A picture snapped becomes a prophecy
one we’re sold before we understand
we're being trained to consume.

We watched the boats drift in
like kings returning from invisible wars.
And my brother,
bold, naïve, beautiful,
pointed and said,
“I’ll have one of those.”
When asked how he’d pay,
he simply explained:
“I’ll get it from that wall, just like you do.”

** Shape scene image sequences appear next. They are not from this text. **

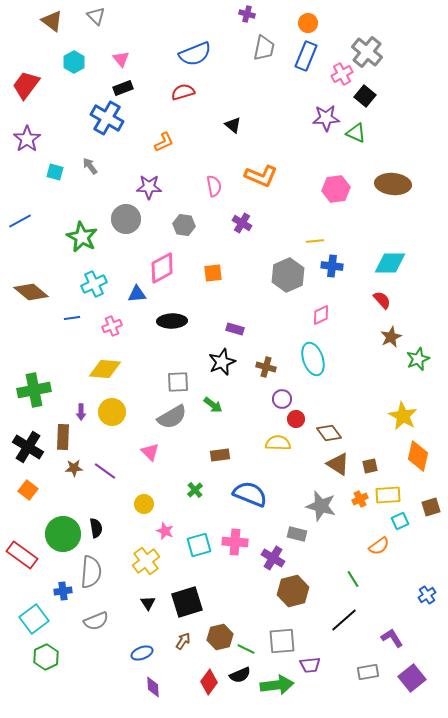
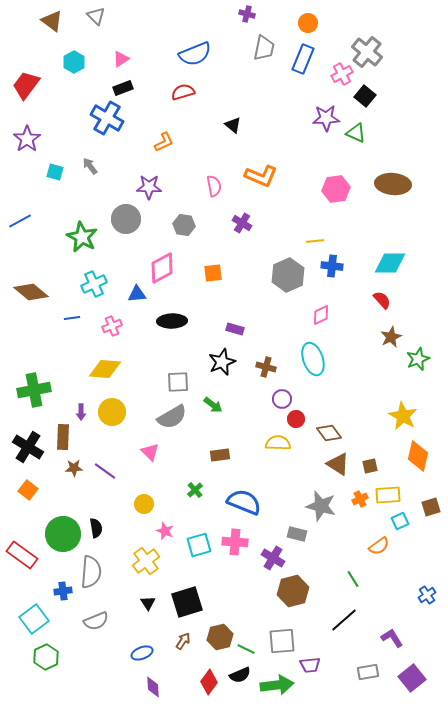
blue rectangle at (306, 56): moved 3 px left, 3 px down
pink triangle at (121, 59): rotated 36 degrees clockwise
blue semicircle at (250, 494): moved 6 px left, 8 px down
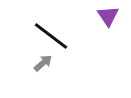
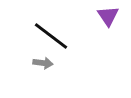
gray arrow: rotated 48 degrees clockwise
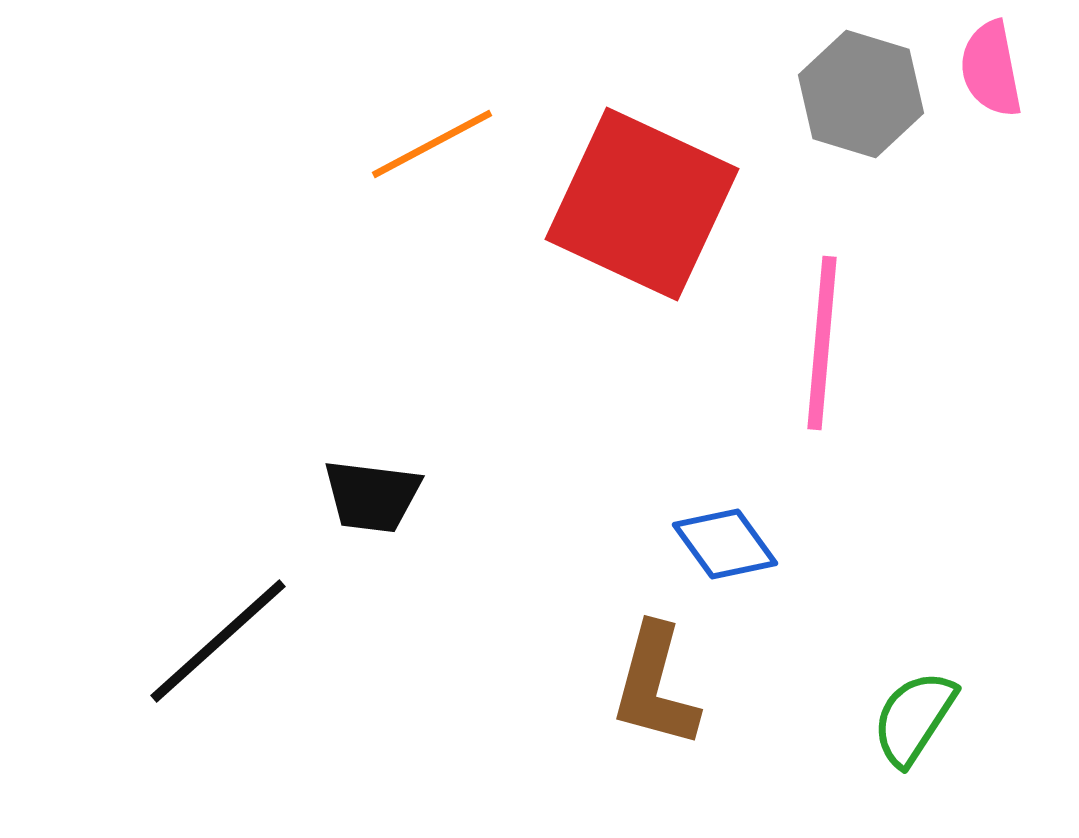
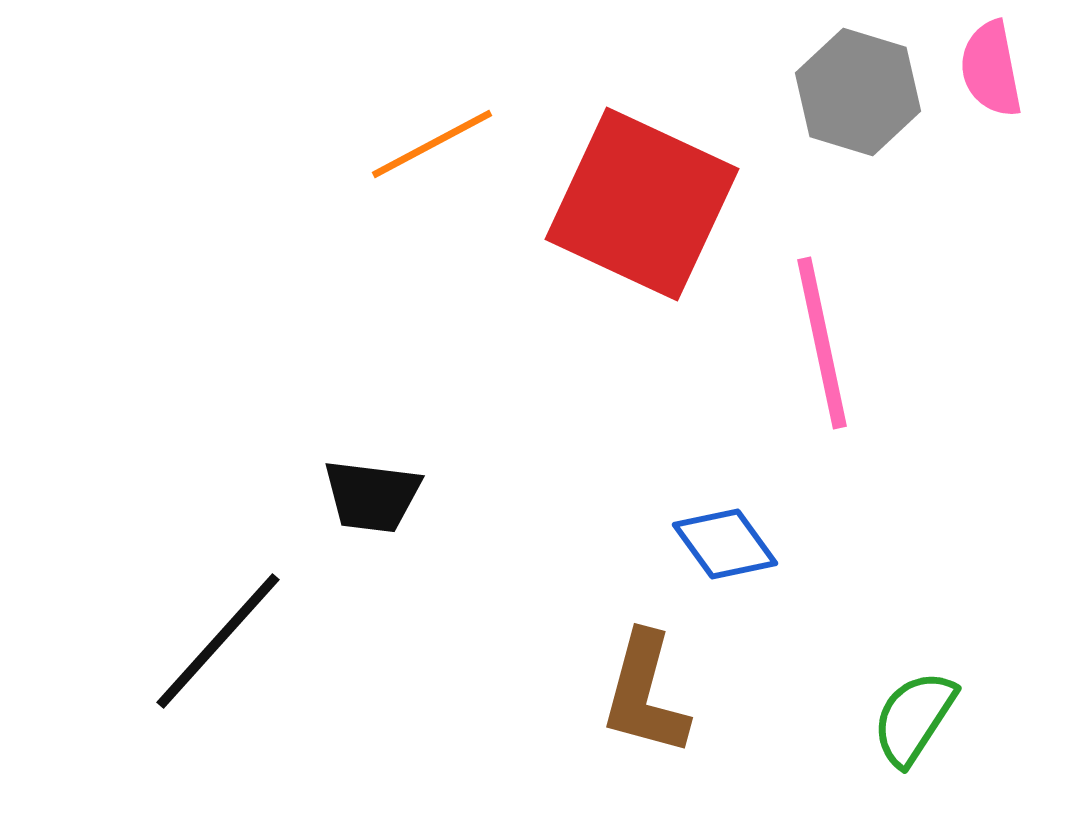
gray hexagon: moved 3 px left, 2 px up
pink line: rotated 17 degrees counterclockwise
black line: rotated 6 degrees counterclockwise
brown L-shape: moved 10 px left, 8 px down
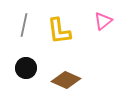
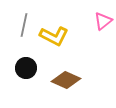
yellow L-shape: moved 5 px left, 5 px down; rotated 56 degrees counterclockwise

God, the way children believe -
no fear in their hunger,
no shame in their dreams.

Maybe I’m just older now,
my lenses fogged from wear.
But all I see is people
wrapped in things
not selves, not stories,
but trinkets, masks, trophies.
Like they forgot that real wealth
was once built on time,
on tending soil,
on tears held back
while saying goodbye.

Maybe I’m not better.
Just tired of pretending.

Fifteen years I spent hiding,
living so cautiously
I might as well
not have lived at all.

I thought if I became invisible enough,
it wouldn’t hurt when no one looked.
But now I see it:

No one's looking.
Not really.
They’re caught in the hum -
faces lit by screens,
minds dragged along
by headlines, algorithms,
urgencies that mean nothing
when the world goes quiet.

And I don’t want to be them.
I never was.

So what was I hiding from?
Not them.

Maybe just from the part of me
that believed I had to earn belonging,
to twist myself into shapes
too small to hold a soul.

I always tell myself I'm a people-pleaser,
a labrador in a crowd,
always wagging, always watching.
But maybe I just wanted connection.
Maybe I was trying to make sure
everyone on the bus had a seat.

And maybe
that’s not so bad.

I no longer look up to success.
I look for faces in the street
at how someone treats the waiter,
the ******* crying on the curb,
the man with cardboard for shoes.

We are all human.
All breakable.
All still learning
how to love
without masks.

And I want to shout it,
before greed drowns our voices,
before we forget
how to hold one another
without asking what they own.
Kairos 6d
Adults in disguise,
once gods to their children’s eyes,
now lost, just like us
Personal reminder: every adult is still a big kid doing their best.
That thought makes the world feel a little softer to me.